## Instructions to follow
Go through the records below and show every line with the string "maka".

*** Opening of Input for this task ***

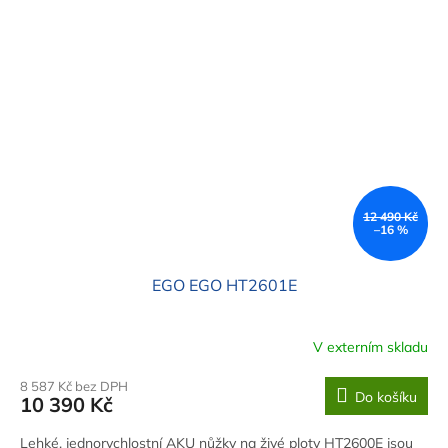
12 490 Kč
–16 %
EGO EGO HT2601E
V externím skladu
8 587 Kč bez DPH
Do košíku
10 390 Kč
Lehké, jednorychlostní AKU nůžky na živé ploty HT2600E jsou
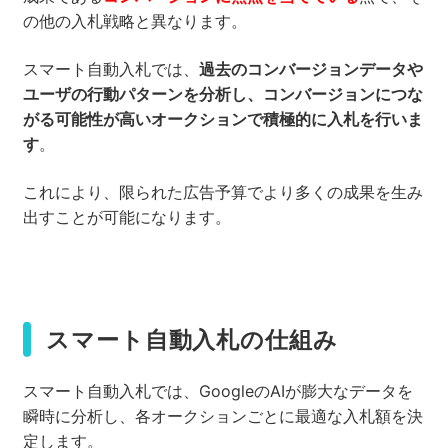
の他の入札戦略と異なります。
スマート自動入札では、
過去のコンバージョンデータや
ユーザの行動パターンを分析し、コンバージョンにつな
がる可能性が高いオークションで積極的に入札を行いま
す
。
これにより、限られた広告予算でより多くの成果を生み
出すことが可能になります。
スマート自動入札の仕組み
スマート自動入札では、GoogleのAIが膨大なデータを
瞬時に分析し、各オークションごとに最適な入札額を決
定します。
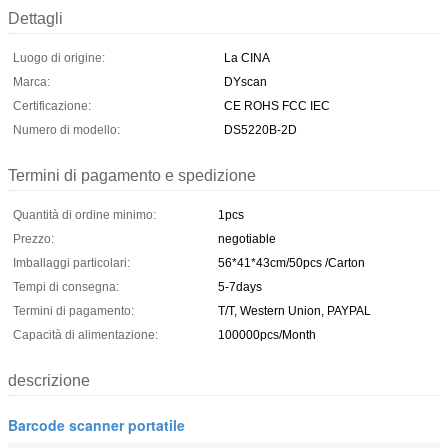
Dettagli
Luogo di origine:
La CINA
Marca:
DYscan
Certificazione:
CE ROHS FCC IEC
Numero di modello:
DS5220B-2D
Termini di pagamento e spedizione
Quantità di ordine minimo:
1pcs
Prezzo:
negotiable
Imballaggi particolari:
56*41*43cm/50pcs /Carton
Tempi di consegna:
5-7days
Termini di pagamento:
T/T, Western Union, PAYPAL
Capacità di alimentazione:
100000pcs/Month
descrizione
Barcode scanner portatile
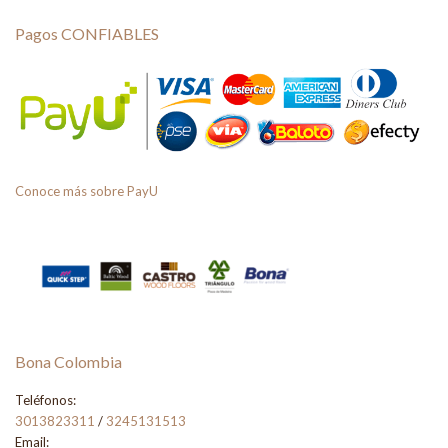
Pagos CONFIABLES
Conoce más sobre PayU
Bona Colombia
Teléfonos:
3013823311
/
3245131513
Email:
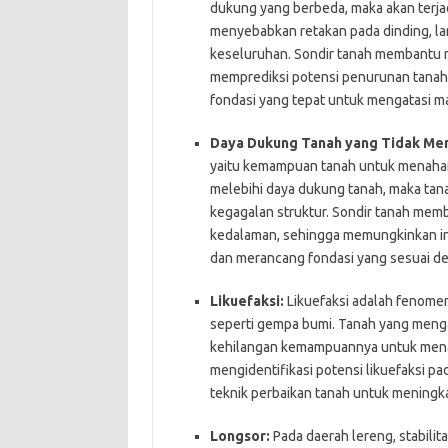
dukung yang berbeda, maka akan terjad
menyebabkan retakan pada dinding, la
keseluruhan. Sondir tanah membantu m
memprediksi potensi penurunan tanah
fondasi yang tepat untuk mengatasi ma
Daya Dukung Tanah yang Tidak Me
yaitu kemampuan tanah untuk menahan 
melebihi daya dukung tanah, maka ta
kegagalan struktur. Sondir tanah mem
kedalaman, sehingga memungkinkan in
dan merancang fondasi yang sesuai de
Likuefaksi:
Likuefaksi adalah fenomen
seperti gempa bumi. Tanah yang mengal
kehilangan kemampuannya untuk mena
mengidentifikasi potensi likuefaksi 
teknik perbaikan tanah untuk meningka
Longsor:
Pada daerah lereng, stabilit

*** Close of Input for this task ***

## Answer below
dukung yang berbeda, maka akan terjad
melebihi daya dukung tanah, maka ta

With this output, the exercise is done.